She was on the phone. I could hear the voice a little on the other end, because Jane’s hearing isn’t great and she has to turn the volume way up. It sounded like Stacy. “I simply want your assurance that this won’t happen again,” Jane said. I thought she was talking about the security breach, but she continued. “I didn’t want to do this in the first place — he’s just a kid. And we certainly didn’t sign on for tabloid coverage.”

I knew what Jane meant, we always want to have as much control as possible over my image, but the Lisa Pinto exposure made sense from a packaging-strategy perspective, since even if it was driving off some of the fat girls, it would bring in more of the pretty girls, and if they liked me then the fat girls would like me more to try to be like the pretty girls, plus the pretty girls would bring their boyfriends to my concerts, which effectively doubled gate receipts and they also had to buy them crap merch to make them happy, but the fat girls didn’t have boyfriends. They had to buy the crap merch for themselves to feel happier. But Jane says we’re in the business of making fat girls feel like they’re pretty for a few hours and that most pretty girls are afraid other people think they’re fat anyway, so maybe it’s all the same.

If the media kept covering me and Lisa, I wondered if we’d get a combo name like Jonnisa, and I imagined the tour bus was the school bus on her album cover, and put an issue of Rolling Stone from the back of Jane’s seat over my lap to hide my boner, and since no one was behind me and Jane was in front of me, I rubbed myself under the magazine but over my jeans.

Stacy talked but I couldn’t hear, and in my mind me and Lisa were wrestling in the back of the school bus, with me pinning her down so she couldn’t get up, and then Jane said loudly, “With Tyler?”

I popped open my eyes and stopped rubbing and leaned forward to listen. “A joint appearance on the show, February 13,” I heard Stacy say. “Terrific exposure for Jonny’s concert.”

“And his people suggested this?” Jane asked.

“No, I did, but they were on board from the start.”

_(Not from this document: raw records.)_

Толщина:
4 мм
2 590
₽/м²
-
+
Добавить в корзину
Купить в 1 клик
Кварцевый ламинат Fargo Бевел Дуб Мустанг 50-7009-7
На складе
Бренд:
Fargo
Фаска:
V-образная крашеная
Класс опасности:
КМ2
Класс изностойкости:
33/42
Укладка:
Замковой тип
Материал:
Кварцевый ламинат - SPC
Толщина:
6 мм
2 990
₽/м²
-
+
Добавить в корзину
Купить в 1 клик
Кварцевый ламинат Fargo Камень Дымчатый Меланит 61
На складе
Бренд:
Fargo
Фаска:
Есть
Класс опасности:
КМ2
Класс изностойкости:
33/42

I couldn’t see Jane’s face, but I could tell from the way she paused that she was pissed she hadn’t come up with the idea. “All right,” she said. “That’s a scheduled free day, so we can do it, as long as our crew doesn’t have to work.”

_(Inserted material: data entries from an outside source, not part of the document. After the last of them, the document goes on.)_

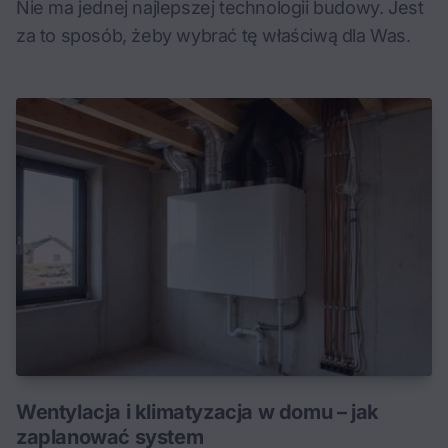
Nie ma jednej najlepszej technologii budowy. Jest
za to sposób, żeby wybrać tę właściwą dla Was.
Wentylacja i klimatyzacja w domu – jak
zaplanować system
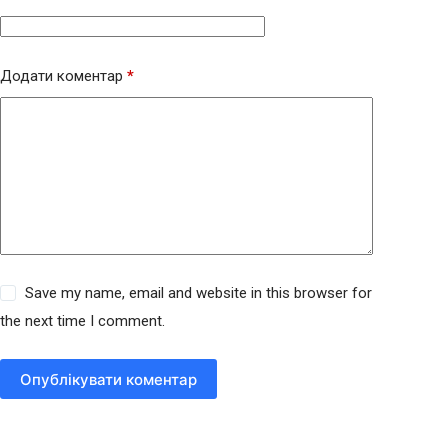
Додати коментар
*
Save my name, email and website in this browser for
the next time I comment.
Опублікувати коментар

Stacy said something about the house band backing us and they hung up. I pretended to be trying to sleep when Jane turned around and told me what I already knew, that I’d be meeting Tyler Beats for the first time and performing with him the night before my Valentine’s Day concert on one of the big late-night shows.

A week ago I would’ve been super-excited and nervous to be bundled with Tyler Beats. But I didn’t think he was all that cool anymore. The Latchkeys were cooler.

“Copacetic,” I said, and I faked going back to sleep.

I did fall asleep soon. When you fake something, a lot of times you end up doing it for real. When I woke up, Jane was in the seat next to me and petting my hair lightly. “Did I oversleep?” I asked.

“No,” she said. “I’ve just been sitting here, watching you.”

“Why? Did I do something wrong?”

She smiled, but with her Botox it almost looked like she was close to crying sometimes. “Not at all, baby. It’s time for tutoring now.”

I went into my room where Nadine was waiting for me. Walter was in there, too. It looked like they’d just stopped talking once they’d heard me come in. He said he’d get out of our hair.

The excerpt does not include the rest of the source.